Pull each line containing "Quốc" from the data.

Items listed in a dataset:
^^^^

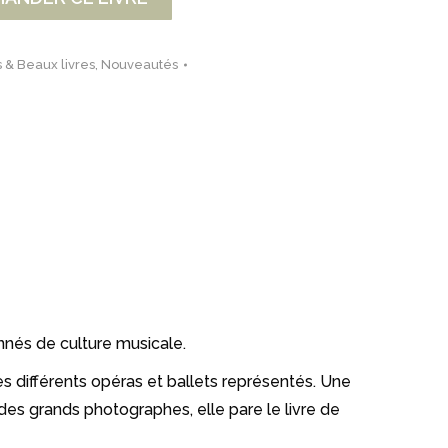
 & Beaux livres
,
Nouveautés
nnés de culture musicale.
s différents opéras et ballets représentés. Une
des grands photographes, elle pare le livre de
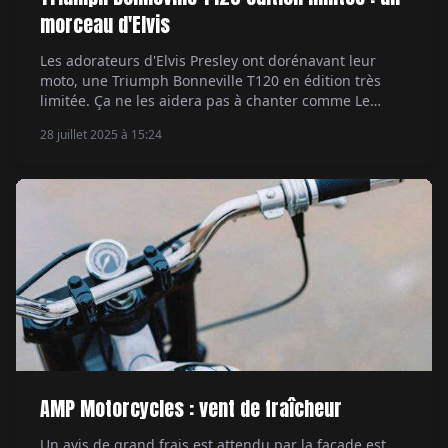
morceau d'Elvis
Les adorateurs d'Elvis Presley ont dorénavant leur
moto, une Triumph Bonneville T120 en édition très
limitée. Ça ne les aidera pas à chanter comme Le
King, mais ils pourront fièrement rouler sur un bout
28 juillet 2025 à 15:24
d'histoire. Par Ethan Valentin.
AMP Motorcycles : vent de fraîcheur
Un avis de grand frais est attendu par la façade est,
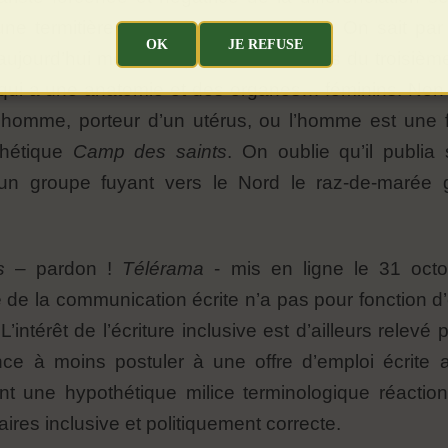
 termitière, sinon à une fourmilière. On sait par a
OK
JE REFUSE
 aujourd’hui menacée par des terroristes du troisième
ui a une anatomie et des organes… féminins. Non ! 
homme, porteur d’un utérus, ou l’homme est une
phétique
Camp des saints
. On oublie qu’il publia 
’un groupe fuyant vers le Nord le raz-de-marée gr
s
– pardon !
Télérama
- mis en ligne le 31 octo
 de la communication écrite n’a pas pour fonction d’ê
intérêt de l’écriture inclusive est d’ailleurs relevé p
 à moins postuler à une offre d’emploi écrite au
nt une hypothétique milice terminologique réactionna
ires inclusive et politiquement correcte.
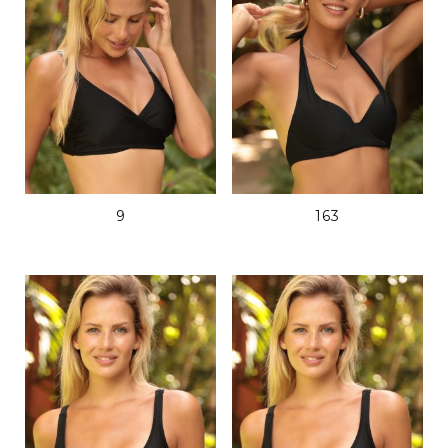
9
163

^^^^

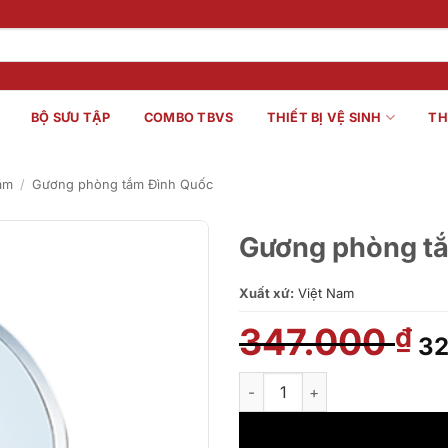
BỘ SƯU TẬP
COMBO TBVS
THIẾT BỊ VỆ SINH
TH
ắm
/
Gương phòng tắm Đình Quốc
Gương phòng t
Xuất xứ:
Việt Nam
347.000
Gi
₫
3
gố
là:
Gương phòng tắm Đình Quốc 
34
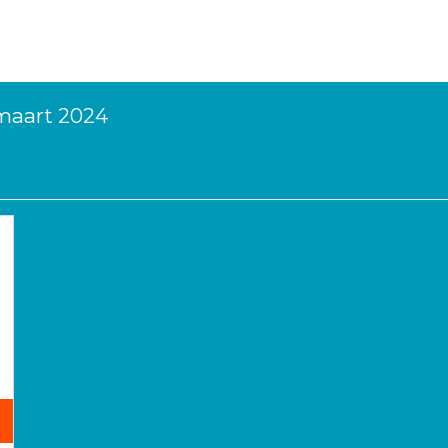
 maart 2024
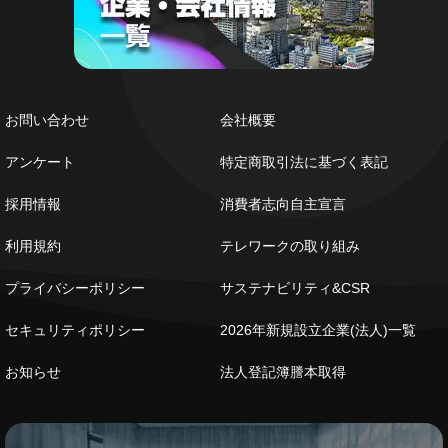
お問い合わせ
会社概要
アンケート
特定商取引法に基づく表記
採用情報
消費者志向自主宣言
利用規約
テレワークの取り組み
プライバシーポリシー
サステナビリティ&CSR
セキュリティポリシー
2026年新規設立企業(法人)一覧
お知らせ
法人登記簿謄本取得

^^^^

> _Your solution_
Gương phòng tắm Đình Quốc
Gương phòng tắm Đình Quốc 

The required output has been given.